Pero en el fondo, tanto ella como yo lo sabíamos.

¿Qué pensarías tú de mí si supieras que fui un mentiroso?

Porque no creas que me conoces.

Hay muchas cosas que todavía no sabes de mí y en esa época, Dafne todavía no me conocía tanto como creía.

Pondría mi mano en el fuego porque ella elegiría la segunda opción, pero no te juzgaré si tú no lo haces. Al final, en situaciones desesperadas, se deben tomar medidas desesperadas. Eso nos aplica a todos: a ti, a mí y a Dafne. También a personas que no tienen una pizca de maldad en su cuerpo, personas como Mateo.

Personas como Dafne.

No trato de justificarme. Bueno, pensándolo bien, puede que solo un poco. En ocasiones tachamos de mentiras determinadas acciones y palabras que realmente no lo son. No es lo mismo decir que no puedes ir a una fiesta porque te encuentras mal y lo que realmente te pasa es que prefieres quedarte en casa descansando y sin hacer nada que decirle a alguien te quiero sin saber todo lo que conlleva esa palabra.

Sé que puede parecer una tontería.

Sé que puede resultar incluso gracioso.

Te quiero es una palabra que la gente suele decir a la ligera y es por eso que la mayoría estamos tan acostumbrados a escucharla a diario que, al final, acabamos restándole la importancia que realmente tiene.

Era consciente de que Dafne quería escucharme decir esas dos palabras mientras la miraba a los ojos y, sin embargo, también sabía que entendía que todavía no se lo hubiera dicho.

En el pasado, aprendí por las malas lo que significaba.

Si vas a decirle te quiero a alguien, asegúrate bien, porque una vez que lo haya hecho, no habrá vuelta atrás.

Yo pude habérselo dicho mucho antes. Hubo tantas ocasiones que me faltarían dedos para contarlas. Y, aún así, cuando no era capaz de pronunciarla, el brillo de sus ojos no se apagaba.

Dafne era maravillosa.

Y brillaba.

Brillaba cada vez que sonreía.

Brillaba cada vez que me miraba.

Su luz se llevaba parte de la oscuridad que todavía anidaba en mi interior. Esa oscuridad era tan peligrosa como una nube aparentemente inocente en mitad de un océano en calma.

Lo blanco puede tornarse negro con facilidad, más de lo que crees. Una nube blanca y suave como el algodón puede llevar dentro una tormenta eléctrica. En cuestión de segundos, la nube pasará de ser blanca a gris, y de gris a negra. Entonces, arrasará con todo a su paso. Y si un pequeño barco pesquero tiene la mala suerte de estar ahí, no vivirá para contarlo. Tampoco su tripulación.

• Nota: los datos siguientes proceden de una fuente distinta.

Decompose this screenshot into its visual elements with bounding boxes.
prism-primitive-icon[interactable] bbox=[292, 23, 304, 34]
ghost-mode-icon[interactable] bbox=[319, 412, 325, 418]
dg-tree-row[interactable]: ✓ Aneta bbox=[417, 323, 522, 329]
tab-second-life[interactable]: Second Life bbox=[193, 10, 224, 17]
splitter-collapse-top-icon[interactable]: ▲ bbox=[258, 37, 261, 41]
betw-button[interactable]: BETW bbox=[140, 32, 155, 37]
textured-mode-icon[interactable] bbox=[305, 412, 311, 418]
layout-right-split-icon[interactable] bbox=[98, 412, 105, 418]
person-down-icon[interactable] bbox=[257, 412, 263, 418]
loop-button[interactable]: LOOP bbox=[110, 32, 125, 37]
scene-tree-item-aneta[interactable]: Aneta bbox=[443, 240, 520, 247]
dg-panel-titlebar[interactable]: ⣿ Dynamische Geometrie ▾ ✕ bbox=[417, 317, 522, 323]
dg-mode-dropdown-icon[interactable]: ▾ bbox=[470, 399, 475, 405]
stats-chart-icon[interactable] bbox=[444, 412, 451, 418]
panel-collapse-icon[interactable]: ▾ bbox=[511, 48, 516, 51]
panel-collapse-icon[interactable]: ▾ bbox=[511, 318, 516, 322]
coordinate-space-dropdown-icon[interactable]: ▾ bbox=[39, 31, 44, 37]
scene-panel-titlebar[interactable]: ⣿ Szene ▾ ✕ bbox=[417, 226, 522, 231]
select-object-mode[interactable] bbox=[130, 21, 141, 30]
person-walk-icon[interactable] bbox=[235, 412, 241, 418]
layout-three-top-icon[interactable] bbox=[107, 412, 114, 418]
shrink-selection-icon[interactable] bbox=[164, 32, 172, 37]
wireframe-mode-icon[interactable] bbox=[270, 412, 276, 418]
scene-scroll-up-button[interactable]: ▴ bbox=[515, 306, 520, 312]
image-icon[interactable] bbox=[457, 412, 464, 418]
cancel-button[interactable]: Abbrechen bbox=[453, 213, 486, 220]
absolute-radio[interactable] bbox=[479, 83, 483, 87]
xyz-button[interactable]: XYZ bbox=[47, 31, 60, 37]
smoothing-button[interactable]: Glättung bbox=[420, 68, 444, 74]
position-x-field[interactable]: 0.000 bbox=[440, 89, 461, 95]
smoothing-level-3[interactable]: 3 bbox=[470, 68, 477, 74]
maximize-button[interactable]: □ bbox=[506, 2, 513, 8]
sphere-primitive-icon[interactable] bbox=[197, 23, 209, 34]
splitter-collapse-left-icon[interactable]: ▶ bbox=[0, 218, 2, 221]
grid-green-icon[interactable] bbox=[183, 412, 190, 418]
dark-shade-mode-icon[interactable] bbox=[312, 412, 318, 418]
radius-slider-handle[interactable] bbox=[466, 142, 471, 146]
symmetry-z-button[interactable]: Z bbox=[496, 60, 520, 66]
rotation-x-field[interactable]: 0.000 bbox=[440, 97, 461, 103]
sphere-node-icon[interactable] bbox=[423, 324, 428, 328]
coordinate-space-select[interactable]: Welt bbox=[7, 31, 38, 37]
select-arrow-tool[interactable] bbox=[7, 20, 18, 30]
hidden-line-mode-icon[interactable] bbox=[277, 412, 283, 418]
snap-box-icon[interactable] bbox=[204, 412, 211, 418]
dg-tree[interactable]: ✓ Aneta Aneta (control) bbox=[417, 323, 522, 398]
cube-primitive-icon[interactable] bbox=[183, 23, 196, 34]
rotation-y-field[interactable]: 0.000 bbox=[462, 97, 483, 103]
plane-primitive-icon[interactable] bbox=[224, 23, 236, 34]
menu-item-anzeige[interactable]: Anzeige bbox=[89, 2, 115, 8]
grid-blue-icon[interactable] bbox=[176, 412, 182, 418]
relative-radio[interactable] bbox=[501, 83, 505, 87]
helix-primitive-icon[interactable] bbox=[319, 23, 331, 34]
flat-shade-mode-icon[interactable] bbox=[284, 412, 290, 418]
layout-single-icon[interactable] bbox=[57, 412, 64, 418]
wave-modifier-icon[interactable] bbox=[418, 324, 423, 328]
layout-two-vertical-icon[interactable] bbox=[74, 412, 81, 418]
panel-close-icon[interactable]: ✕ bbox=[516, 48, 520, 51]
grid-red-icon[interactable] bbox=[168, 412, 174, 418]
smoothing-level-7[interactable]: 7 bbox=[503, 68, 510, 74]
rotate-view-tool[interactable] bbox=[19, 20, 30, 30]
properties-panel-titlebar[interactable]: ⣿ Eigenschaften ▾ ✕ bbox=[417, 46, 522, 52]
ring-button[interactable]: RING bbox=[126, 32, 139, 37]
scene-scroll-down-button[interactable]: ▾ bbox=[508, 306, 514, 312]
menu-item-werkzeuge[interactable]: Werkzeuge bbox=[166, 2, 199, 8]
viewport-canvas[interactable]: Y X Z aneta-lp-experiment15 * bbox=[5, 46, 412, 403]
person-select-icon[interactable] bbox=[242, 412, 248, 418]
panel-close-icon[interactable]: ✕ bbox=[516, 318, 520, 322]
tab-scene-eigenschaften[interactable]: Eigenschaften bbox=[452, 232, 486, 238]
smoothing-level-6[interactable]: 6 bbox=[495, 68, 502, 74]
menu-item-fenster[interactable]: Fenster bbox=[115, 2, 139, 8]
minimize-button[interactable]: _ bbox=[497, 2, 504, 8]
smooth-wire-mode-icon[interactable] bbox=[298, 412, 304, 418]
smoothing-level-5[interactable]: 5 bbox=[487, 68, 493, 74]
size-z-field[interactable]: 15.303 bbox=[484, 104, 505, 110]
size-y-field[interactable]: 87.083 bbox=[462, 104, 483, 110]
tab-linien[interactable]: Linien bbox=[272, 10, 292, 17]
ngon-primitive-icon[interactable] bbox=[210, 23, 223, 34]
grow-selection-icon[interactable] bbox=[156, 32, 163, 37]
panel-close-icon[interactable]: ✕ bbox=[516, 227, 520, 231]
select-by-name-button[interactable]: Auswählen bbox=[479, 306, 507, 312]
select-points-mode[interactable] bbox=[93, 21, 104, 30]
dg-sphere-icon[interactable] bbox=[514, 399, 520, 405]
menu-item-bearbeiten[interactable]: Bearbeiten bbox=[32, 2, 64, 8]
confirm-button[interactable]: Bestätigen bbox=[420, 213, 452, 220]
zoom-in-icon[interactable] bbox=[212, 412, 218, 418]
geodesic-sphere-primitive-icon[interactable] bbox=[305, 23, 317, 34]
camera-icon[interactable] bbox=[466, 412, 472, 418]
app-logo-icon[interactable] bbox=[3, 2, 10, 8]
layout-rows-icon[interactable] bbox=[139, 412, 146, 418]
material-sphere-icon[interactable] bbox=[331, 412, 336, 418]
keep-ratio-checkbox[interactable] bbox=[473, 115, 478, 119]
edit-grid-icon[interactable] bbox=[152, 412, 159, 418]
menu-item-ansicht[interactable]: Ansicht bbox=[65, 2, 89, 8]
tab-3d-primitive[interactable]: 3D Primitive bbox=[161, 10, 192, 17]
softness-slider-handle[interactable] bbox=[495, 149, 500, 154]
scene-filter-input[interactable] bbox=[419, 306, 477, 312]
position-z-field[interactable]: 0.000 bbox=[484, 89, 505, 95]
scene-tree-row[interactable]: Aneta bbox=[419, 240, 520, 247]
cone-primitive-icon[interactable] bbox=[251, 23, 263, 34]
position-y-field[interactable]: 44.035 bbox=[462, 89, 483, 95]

Si quisiera aplicar esa metáfora a la vida real, usaría mi propia experiencia como ejemplo. En ese caso, empezaría diciendo que mi madre era como ese sol brillante y lleno de luz, mientras que mi padre era como esa nube blanca, impoluta y aparentemente perfecta.

¿Y qué hay del barco?

Pues bien, yo era como ese pequeño barco pesquero, frágil y a la deriva.

No me gustaba mucho ese juego de palabras porque él solía utilizarlo con ella después de haberla golpeado hasta que perdía el conocimiento.

Primero lo usó con ella.

Después lo hizo conmigo.

Y en ambos casos, era completamente mentira.

Mi padre era un mentiroso. El mejor mentiroso que había conocido en mi corta y desgraciada vida.

¿Por qué te dice te quiero después de gritarte, mami?

—Porque en el fondo, él todavía me quiere, cariño…

Pero eso era otra mentira más.

Mami. Tú me quieres, ¿verdad?

—Sí, cariño. Te quiero.

A mi yo de cinco años le costaba entender por qué teníamos que encerrarnos en el baño cuando venía de trabajar los viernes. Mi padre era abogado. Uno de los mejores de Barcelona. Tenía una reputación impecable. A ojos de los demás, era perfecto. A ojos de los demás, tenía una esposa preciosa y un hijo perfecto. Aunque en lo que a mí respecta, dejaba mucho que desear, en especial porque era débil. Mi salud pendió de un hilo desde que nací. Siempre fui un niño delgado, pero había épocas del año en las que parecía un saco de huesos con dos enormes ojos azules.

Nadie de nuestro entorno sabía cómo era realmente. Mucho menos que en esas épocas del año, que casualmente coincidían con sus vacaciones, y por lo tanto, cuando volvía a casa, era cuando peor me ponía. Al menos eso era lo que quería creer, porque si ese hubiera sido el caso, yo todavía me pregunto lo siguiente: ¿Por qué nadie hizo nada?